When accepting and caring for yourself would you attempt to blot out your feelings and fill your emptiness with food, alcohol, drugs, TV, spending, blame, anger, caretaking, or any other a conditioned habit? No, because it is not kind to yourself. Would you pull in or expect others to be kind to you and meet your unique needs, rather than being kind to yourself? No, you wouldn't, because it is unkind to yourself to make others responsible for your experience.
On the other hand, would you be unkind to others - blaming them, judging them, ignoring them, rejecting them? No, because it is not kind to yourself to be unkind to others. It is never loving to ourselves to treat others badly, so when your guiding light is to be kind to yourself, you will naturally be kind to others.

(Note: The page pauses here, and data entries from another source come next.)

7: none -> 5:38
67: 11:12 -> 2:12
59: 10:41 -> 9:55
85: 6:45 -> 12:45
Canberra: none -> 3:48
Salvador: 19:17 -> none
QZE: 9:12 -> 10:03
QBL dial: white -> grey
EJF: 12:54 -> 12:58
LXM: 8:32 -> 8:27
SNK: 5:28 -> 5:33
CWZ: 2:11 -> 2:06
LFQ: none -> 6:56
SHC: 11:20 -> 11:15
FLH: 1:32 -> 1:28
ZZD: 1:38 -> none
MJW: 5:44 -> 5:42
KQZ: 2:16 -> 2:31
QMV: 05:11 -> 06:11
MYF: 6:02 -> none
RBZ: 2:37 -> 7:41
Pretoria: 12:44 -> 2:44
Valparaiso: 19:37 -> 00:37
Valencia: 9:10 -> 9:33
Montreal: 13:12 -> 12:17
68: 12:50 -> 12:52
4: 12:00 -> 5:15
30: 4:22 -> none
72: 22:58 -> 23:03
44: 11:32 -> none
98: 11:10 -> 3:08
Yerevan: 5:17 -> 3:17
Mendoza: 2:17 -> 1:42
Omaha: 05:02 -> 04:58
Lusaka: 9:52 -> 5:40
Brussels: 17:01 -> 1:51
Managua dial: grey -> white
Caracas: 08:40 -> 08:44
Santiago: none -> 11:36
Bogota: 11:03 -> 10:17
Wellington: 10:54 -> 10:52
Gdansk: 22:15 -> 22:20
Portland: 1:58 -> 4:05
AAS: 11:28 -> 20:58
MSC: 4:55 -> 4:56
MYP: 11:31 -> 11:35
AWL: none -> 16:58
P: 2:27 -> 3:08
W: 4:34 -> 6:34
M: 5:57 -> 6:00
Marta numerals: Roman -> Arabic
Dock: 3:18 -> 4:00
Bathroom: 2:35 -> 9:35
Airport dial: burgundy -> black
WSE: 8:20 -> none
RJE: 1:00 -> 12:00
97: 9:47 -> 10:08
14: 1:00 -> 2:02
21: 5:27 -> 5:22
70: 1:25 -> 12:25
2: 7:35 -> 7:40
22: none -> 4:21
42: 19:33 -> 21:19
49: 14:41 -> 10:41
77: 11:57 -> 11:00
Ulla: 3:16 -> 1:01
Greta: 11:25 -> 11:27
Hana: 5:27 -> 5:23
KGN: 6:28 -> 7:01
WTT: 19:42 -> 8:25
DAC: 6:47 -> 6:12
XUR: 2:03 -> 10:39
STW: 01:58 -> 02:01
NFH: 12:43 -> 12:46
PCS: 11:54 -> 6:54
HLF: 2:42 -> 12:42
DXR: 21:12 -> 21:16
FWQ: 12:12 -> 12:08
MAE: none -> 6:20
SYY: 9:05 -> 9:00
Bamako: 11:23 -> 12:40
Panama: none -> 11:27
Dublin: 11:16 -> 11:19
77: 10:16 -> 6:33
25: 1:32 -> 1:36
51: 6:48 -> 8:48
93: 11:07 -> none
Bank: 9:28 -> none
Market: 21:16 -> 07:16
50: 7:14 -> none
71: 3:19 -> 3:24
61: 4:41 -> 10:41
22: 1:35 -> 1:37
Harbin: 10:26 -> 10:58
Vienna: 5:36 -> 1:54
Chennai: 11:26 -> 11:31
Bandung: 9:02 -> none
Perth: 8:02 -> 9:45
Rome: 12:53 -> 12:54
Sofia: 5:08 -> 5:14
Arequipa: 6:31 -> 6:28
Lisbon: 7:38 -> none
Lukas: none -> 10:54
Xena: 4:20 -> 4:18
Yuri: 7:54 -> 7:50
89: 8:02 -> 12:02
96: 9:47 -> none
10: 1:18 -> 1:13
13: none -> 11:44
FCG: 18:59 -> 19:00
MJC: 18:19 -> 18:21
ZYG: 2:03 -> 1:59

Being a kind person will bring you far more joy than being a reactive person, i.e. allowing others to determine who you want to be. We cannot put our power into someone else’s pocket and expect them to keep it safe. It simply is not their job. Only we know how to do it in the ways that are true for us.
I invite you to notice moment to moment the choice to accept your experience as it is each moment and see how you end up feeling. Those training with the Gupta program and with myself, I invite you to stand on your CHOICE point and see whether you can gaze softly to the left-hand path to whatever part you are working with, and accept it with gentleness and kindness. At the moment you accept it, you tap into possibility, to power, to capacity to transform.
You move from something happening ‘to’ you, to being influential in your experience. For those working with fatigue as part of their experience, this is also where we can begin to tap back into our innate pool of energy, which is often blocked due to how much we are managing/protecting ourselves instead of learning from our wounds and feelings, accepting them and caring for them.